Jimmy Tatro and Christian A. Pierce co-created and executive produced the series and have written every episode. After directing season one with Michael J. Gallagher, Tatro directed every episode of seasons two and three. Tatro also stars alongside Nick Colletti, Tanner Petulla, and Cody Ko as the titular "Bros", with supporting cast members including Colleen Donovan, Peter Gilroy, Monette Moio, Monica Joy Shere, and Maddy Whitby.

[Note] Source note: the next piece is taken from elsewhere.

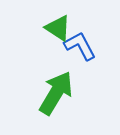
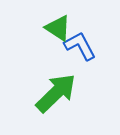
green arrow: rotated 15 degrees clockwise
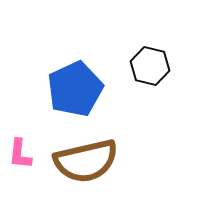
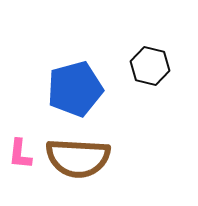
blue pentagon: rotated 10 degrees clockwise
brown semicircle: moved 8 px left, 3 px up; rotated 16 degrees clockwise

The series follows the lives of four friends ten years after their high school graduation.

The first season was released on YouTube and included four episodes. The second season was released November 30, 2018 on Facebook Watch. The third season was released on February 14, 2020. Other executive producers include Mike Rosenstein and Studio 71’s Dan Weinstein, Michael Schreiber, Adam Boorstin and Anjuli Hinds. The show is a parody of Jersey Shore and The Real Housewives. The series received a nomination at the 10th Shorty Awards for best web series.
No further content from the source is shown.